By the time Indira Gandhi appointed Giani Zail Singh to the job, it was clear that the era of Radhakrishnan and Zakir Hussain had passed. Singh’s record as a political hack was so poor that it made Sanjeeva Reddy seem like a moral giant in comparison. Shortly after he was appointed Home Minister, he grovelled before Sanjay Gandhi, publicly referring to him as his ‘rehnuma’ (benefactor). When he was nominated for the presidency, he declared, “I will do whatever Indiraji wants me to. If she wants me to pick up a broom and sweep the room, I will do that.”

And yet, once he was ensconced in Rashtrapati Bhavan, he proceeded to undermine Mrs Gandhi by sabotaging talks with the Akalis, aimed at solving the Punjab problem. When Rajiv Gandhi succeeded his mother, Zail Singh expected Rajiv to be grateful that he had sworn him in without a murmur. Later, sensing that Rajiv was not grateful enough to give him a second term, the Giani turned Rashtrapati Bhavan into a den of sleaze, conspiring with the likes of Chandra Swami to dismiss the legally-elected government of India.

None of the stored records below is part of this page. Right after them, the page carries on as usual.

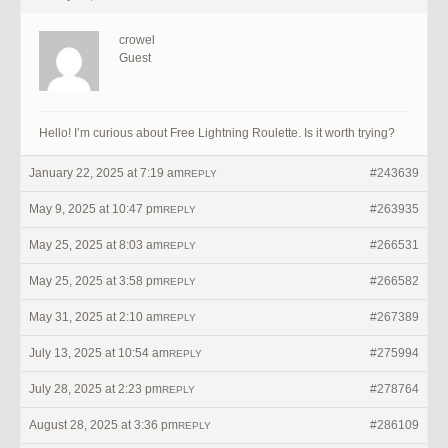
crowel
Guest
Hello! I’m curious about Free Lightning Roulette. Is it worth trying?
January 22, 2025 at 7:19 am
#243639
REPLY
May 9, 2025 at 10:47 pm
#263935
REPLY
May 25, 2025 at 8:03 am
#266531
REPLY
May 25, 2025 at 3:58 pm
#266582
REPLY
May 31, 2025 at 2:10 am
#267389
REPLY
July 13, 2025 at 10:54 am
#275994
REPLY
July 28, 2025 at 2:23 pm
#278764
REPLY
August 28, 2025 at 3:36 pm
#286109
REPLY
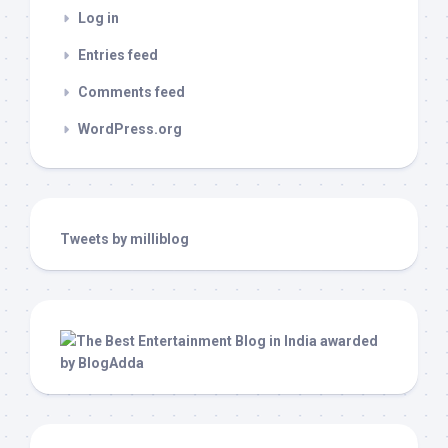
Log in
Entries feed
Comments feed
WordPress.org
Tweets by milliblog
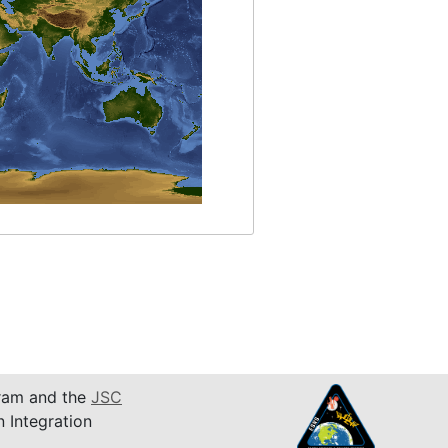
am and the
JSC
n Integration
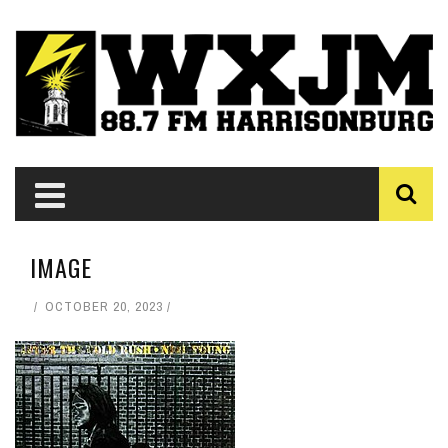
IMAGE
OCTOBER 20, 2023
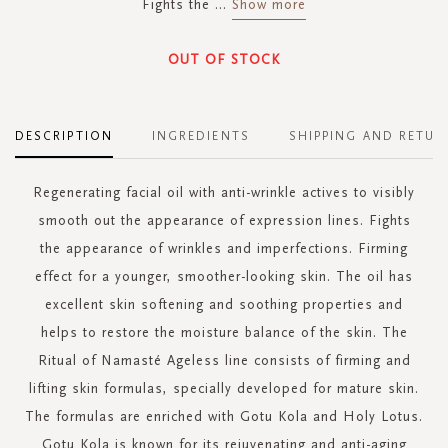
Fights the
...
Show more
OUT OF STOCK
DESCRIPTION
INGREDIENTS
SHIPPING AND RETUR
Regenerating facial oil with anti-wrinkle actives to visibly
smooth out the appearance of expression lines. Fights
the appearance of wrinkles and imperfections. Firming
effect for a younger, smoother-looking skin. The oil has
excellent skin softening and soothing properties and
helps to restore the moisture balance of the skin. The
Ritual of Namasté Ageless line consists of firming and
lifting skin formulas, specially developed for mature skin.
The formulas are enriched with Gotu Kola and Holy Lotus.
Gotu Kola is known for its rejuvenating and anti-aging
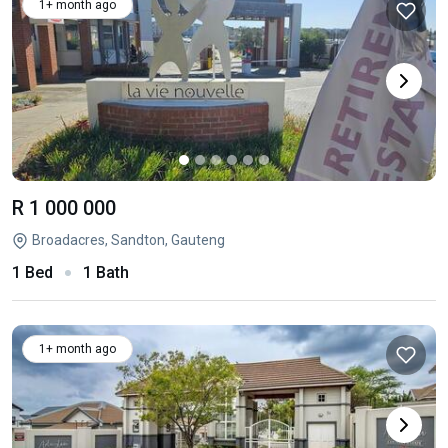
1+ month ago
R 1 000 000
Broadacres, Sandton, Gauteng
1 Bed
1 Bath
1+ month ago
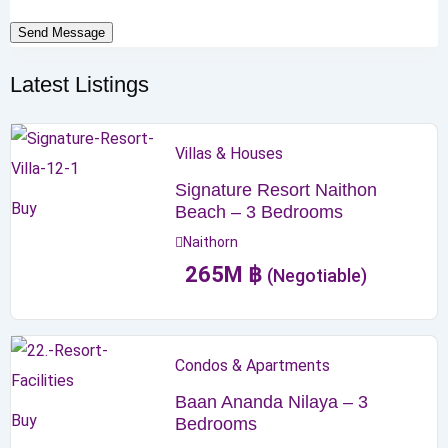
Send Message
Latest Listings
Villas & Houses
Signature Resort Naithon
Buy
Beach – 3 Bedrooms
Naithorn
265
M
฿
(Negotiable)
Condos & Apartments
Baan Ananda Nilaya – 3
Buy
Bedrooms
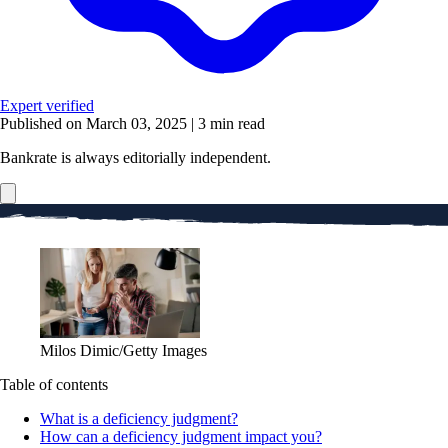
Expert verified
Published on March 03, 2025
|
3 min read
Bankrate is always editorially independent.
Milos Dimic/Getty Images
Table of contents
What is a deficiency judgment?
How can a deficiency judgment impact you?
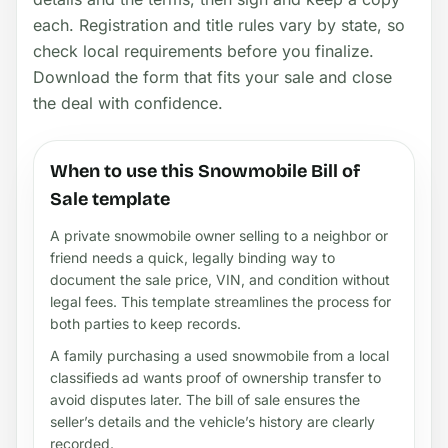
each. Registration and title rules vary by state, so
check local requirements before you finalize.
Download the form that fits your sale and close
the deal with confidence.
When to use this Snowmobile Bill of
Sale template
A private snowmobile owner selling to a neighbor or
friend needs a quick, legally binding way to
document the sale price, VIN, and condition without
legal fees. This template streamlines the process for
both parties to keep records.
A family purchasing a used snowmobile from a local
classifieds ad wants proof of ownership transfer to
avoid disputes later. The bill of sale ensures the
seller’s details and the vehicle’s history are clearly
recorded.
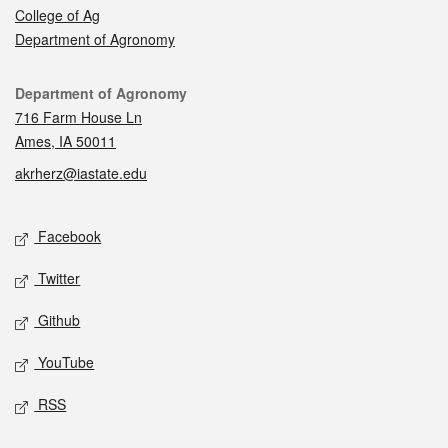
College of Ag
Department of Agronomy
Contact
Department of Agronomy
716 Farm House Ln
Ames, IA 50011
akrherz@iastate.edu
Social media
Facebook
Twitter
Github
YouTube
RSS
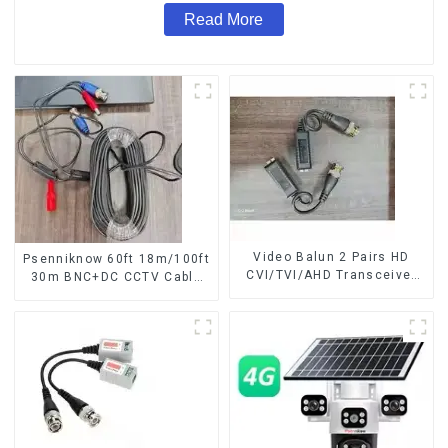
Read More
Video Balun 2 Pairs HD
Psenniknow 60ft 18m/100ft
CVI/TVI/AHD Transceiver
30m BNC+DC CCTV Cable
For cctv security camera
DVR Camera Recorder
BNC Cat5 CCTV UTP Video
Video Cable for Analog AHD
Balun
CVI Camera DVR CCTV
Surveillance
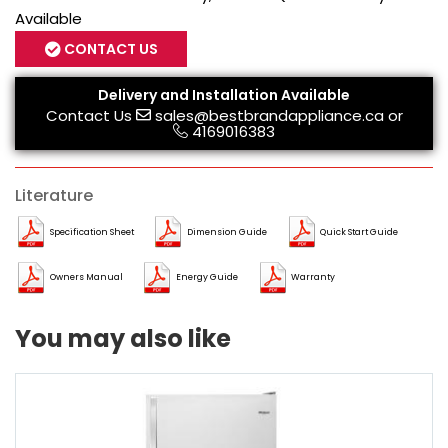
Available
CONTACT US
Delivery and Installation Available
Contact Us
sales@bestbrandappliance.ca
or
4169016383
Literature
Specification Sheet
Dimension Guide
Quick Start Guide
Owners Manual
Energy Guide
Warranty
You may also like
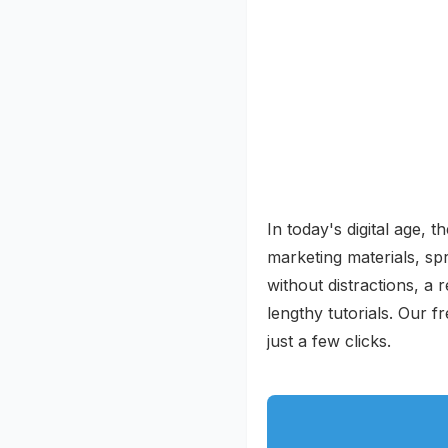
In today's digital age, 
marketing materials, sp
without distractions, a r
lengthy tutorials. Our 
just a few clicks.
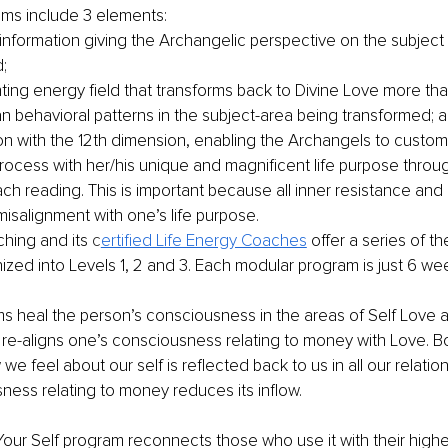
ms include 3 elements:
nformation giving the Archangelic perspective on the subject
;
hting energy field that transforms back to Divine Love more th
n behavioral patterns in the subject-area being transformed; 
n with the 12th dimension, enabling the Archangels to customi
rocess with her/his unique and magnificent life purpose thro
ach reading. This is important because all inner resistance and
isalignment with one’s life purpose.
hing and its 
c
ertified Life Energy Coaches
 offer a series of t
zed into Levels 1, 2 and 3. Each modular program is just 6 wee
s heal the person’s consciousness in the areas of Self Love a
re-aligns one’s consciousness relating to money with Love. Bo
we feel about our self is reflected back to us in all our relati
ness relating to money reduces its inflow.
our Self program reconnects those who use it with their high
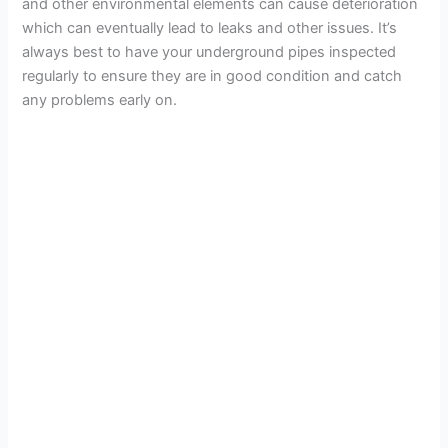
and other environmental elements can cause deterioration
which can eventually lead to leaks and other issues. It’s
always best to have your underground pipes inspected
regularly to ensure they are in good condition and catch
any problems early on.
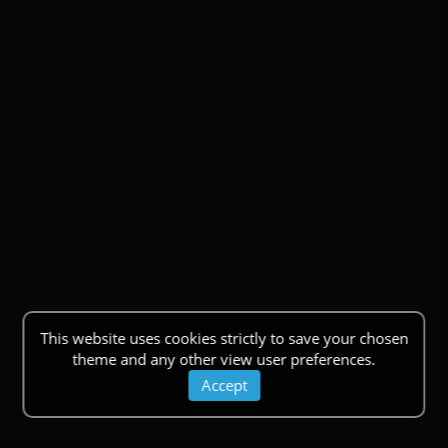
This website uses cookies strictly to save your chosen
theme and any other view user preferences.
Accept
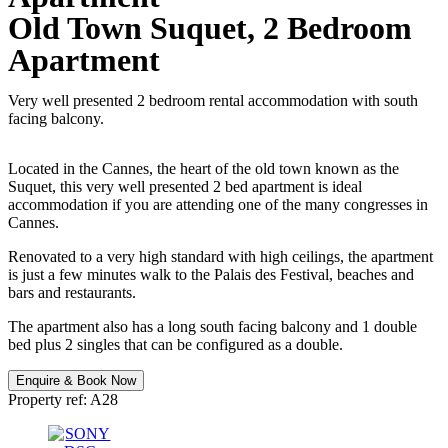
Old Town Suquet, 2 Bedroom
Apartment
Very well presented 2 bedroom rental accommodation with south
facing balcony.
Located in the Cannes, the heart of the old town known as the
Suquet, this very well presented 2 bed apartment is ideal
accommodation if you are attending one of the many congresses in
Cannes.
Renovated to a very high standard with high ceilings, the apartment
is just a few minutes walk to the Palais des Festival, beaches and
bars and restaurants.
The apartment also has a long south facing balcony and 1 double
bed plus 2 singles that can be configured as a double.
Enquire & Book Now
Property ref: A28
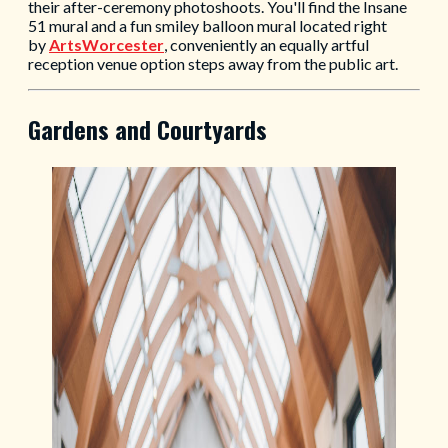
their after-ceremony photoshoots. You'll find the Insane
51 mural and a fun smiley balloon mural located right
by
ArtsWorcester
, conveniently an equally artful
reception venue option steps away from the public art.
Gardens and Courtyards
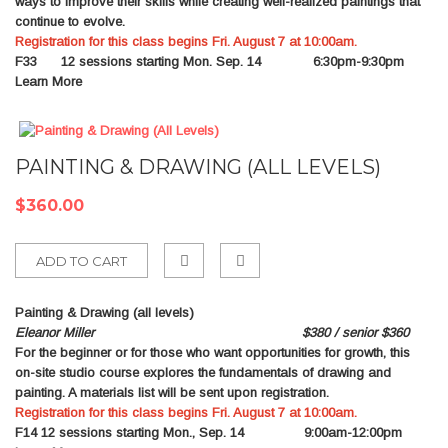
ways to improve their skills while creating well-realized paintings that
continue to evolve.
Registration for this class begins Fri. August 7 at 10:00am.
F33
12 sessions starting Mon. Sep. 14 6:30pm-9:30pm
Learn More
PAINTING & DRAWING (ALL LEVELS)
$360.00
ADD TO CART
Add
Painting & Drawing (all levels)
to
Eleanor Miller $380 / senior $360
For the beginner or for those who want opportunities for growth, this
Compare
on-site studio course explores the fundamentals of drawing and
painting. A materials list will be sent upon registration.
Registration for this class begins Fri. August 7 at 10:00am.
F14
12 sessions starting Mon., Sep. 14 9:00am-12:00pm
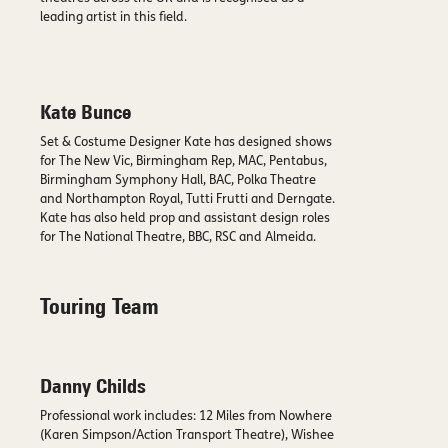
leading artist in this field.
Kate Bunce
Set & Costume Designer Kate has designed shows
for The New Vic, Birmingham Rep, MAC, Pentabus,
Birmingham Symphony Hall, BAC, Polka Theatre
and Northampton Royal, Tutti Frutti and Derngate.
Kate has also held prop and assistant design roles
for The National Theatre, BBC, RSC and Almeida.
Touring Team
Danny Childs
Professional work includes: 12 Miles from Nowhere
(Karen Simpson/Action Transport Theatre), Wishee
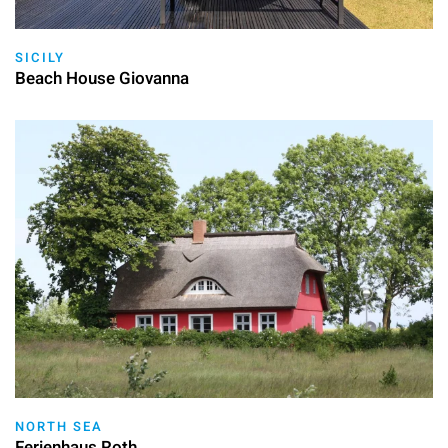
SICILY
Beach House Giovanna
NORTH SEA
Ferienhaus Roth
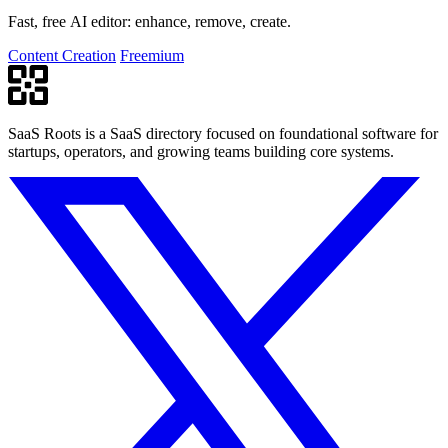
Fast, free AI editor: enhance, remove, create.
Content Creation
Freemium
SaaS Roots is a SaaS directory focused on foundational software for
startups, operators, and growing teams building core systems.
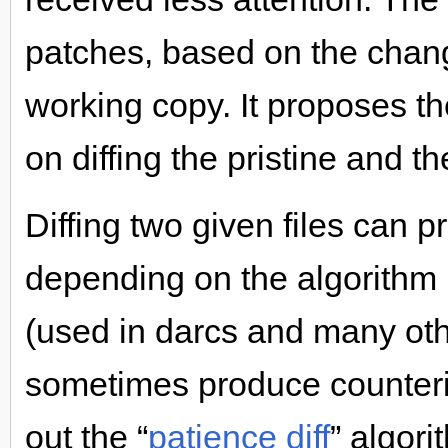
patches, based on the chang
working copy. It proposes t
on diffing the pristine and t
Diffing two given files can p
depending on the algorithm 
(used in darcs and many othe
sometimes produce counterint
out the “
patience diff
” algori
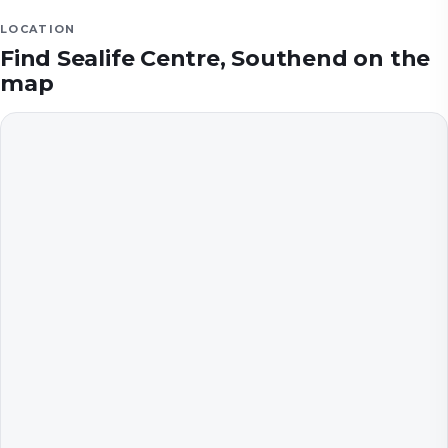
LOCATION
Find
Sealife Centre, Southend
on the
map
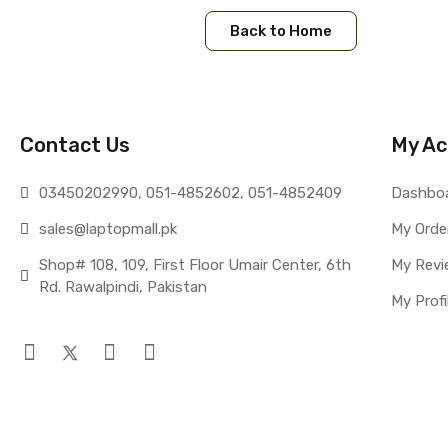
Back to Home
Contact Us
My Ac
03450202990, 051-4
852602, 051-4852409
Dashbo
sales@lap
topmall.pk
My Orde
Shop# 108, 109, First Floor Umair Center, 6th 
My Revi
Rd. Rawalpindi, Pakistan
My Profi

Fortunately, standards have improved somewhat since Zail Singh’s exit. R. Venkatraman was a compromise choice to succeed the Giani (Rajiv had wanted Shankaranand, who nearly became the first Harijan President) and he elevated the level of the presidency — not difficult to do when your predecessor is Zail Singh. Shankar Dayal Sharma was well-meaning and harmless, and Narayanan was actually the best President we’ve had in many decades: witty, erudite and dignified.

But we still do not have a system that ensures that India gets the President it deserves. The scramble that followed the end of Narayanan’s term (which threw up Kalam’s name) demonstrated how compromise candidates tend to be favoured over men and women of merit and capability. I doubt very much if anyone will want to give Kalam a second term. And yet, though the presidential election is due next year, nobody’s even thought of possible candidates.

No doubt when the time comes, there will be the usual desperate search for compromises. And once again we will end up with an accidental President.